PI Martin Berzins, The University of Utah
Uintah
Project Description

For this project, researchers will simulate and evaluate the design of a next-generation 500MW Advanced Ultra Super-Critical (AUSC) coal boiler. Application of a novel computer science approach in conjunction with a hierarchical validation and uncertainty quantification methodology (V/UQ) should result in a simulation tool that can predict the thermal performance of the boiler with uncertainty bounds as constrained by observed data across multiple physical scales. The simulation data and resulting simulation tool have the potential of impacting boiler design by minimizing capital investment, a 50% increase in boiler efficiency, and an associated 50% reduction of CO2 greenhouse gases.

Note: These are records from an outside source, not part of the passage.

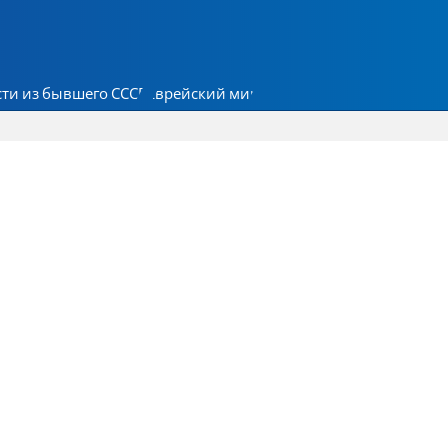
ти из бывшего СССР
Еврейский мир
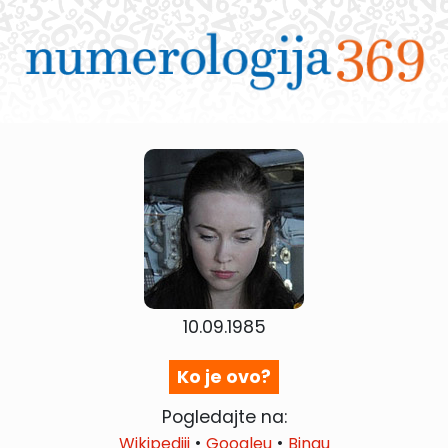
10.09.1985
Ko je ovo?
Pogledajte na:
•
•
Wikipediji
Googleu
Bingu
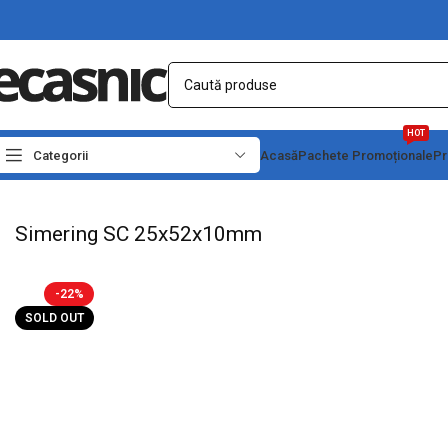
HOT
Categorii
Acasă
Pachete Promoționale
Pr
Prima pagină
Casă
Accesorii Motoare-Pompe
Simeringuri & Garnituri
Simeri
Simering SC 25x52x10mm
-22%
SOLD OUT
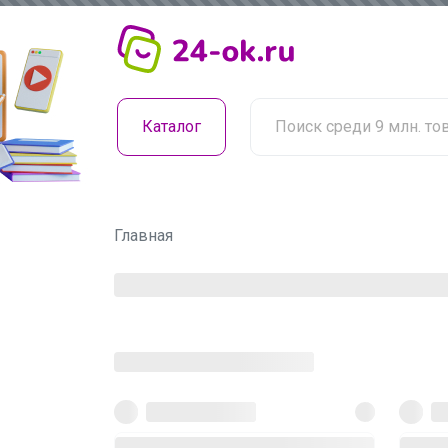
Каталог
Главная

This work will be undertaken by the University of Utah Carbon Capture Multi-Disciplinary Simulation Center (CCMSC), one of three large DOE NNSA PSAAP II Centers funded from 2014 to 2019. The CCMSC aims to use simulations at petascale and beyond to aid the design of this and future generations of clean boilers. The center is comprised of multidisciplinary scientists and engineers from the universities of Utah, California Berkeley, and Brigham Young. The center enjoys a tight collaboration with GE-Alstom, a world leader in boiler design and manufacturing. This has resulted in data-sharing agreements that strengthen the industrial applicability of the research under CCMSC and enables the center’s goal of using simulation to accelerate deployment of new energy technology in industry.

A major component of the CCMSC program is the development and deployment of simulation software for the problem of interest, namely the Arches component in the Uintah computational framework. Arches is a multi-scale, large-eddy simulation tool, solving coupled particle and gas combustion in low-Mach systems with radiation effects. The tool relies on sub-modeling for unresolved physics and uses a linear solve for solving low-mach number derived equations. Uintah uses a novel asynchronous task-based methodology that supports dynamic out-of-order task execution as well as the use of MPI, MPI-threads, with or without accelerators/co-processors. The portability of Uintah to present and future architectures relies on a mixture of dynamic asynchronous task-based execution coupled to the Kokkos portability library.

This ensures both portability and nodal performance without changes to the underlying physics. Scalable I/O performance using PIDX to 500K cores along with in-situ visualization with VisIt are important indicators of future approaches. The benefits of this approach were shown in early 2016 when the full physics application weak scaled to 500K Mira cores on a first attempt, which included a scalable linear solver and I/O as part of the team’s 2016 INCITE allocation.

Impact

The continued development of sustainable, clean, and economic energy is essential to address today’s energy challenges. Through HPC and hierarchical V/UQ simulation, the proposed boiler design can be transformational in accelerating the deployment of high efficiency coal boilers, and meeting our energy challenges.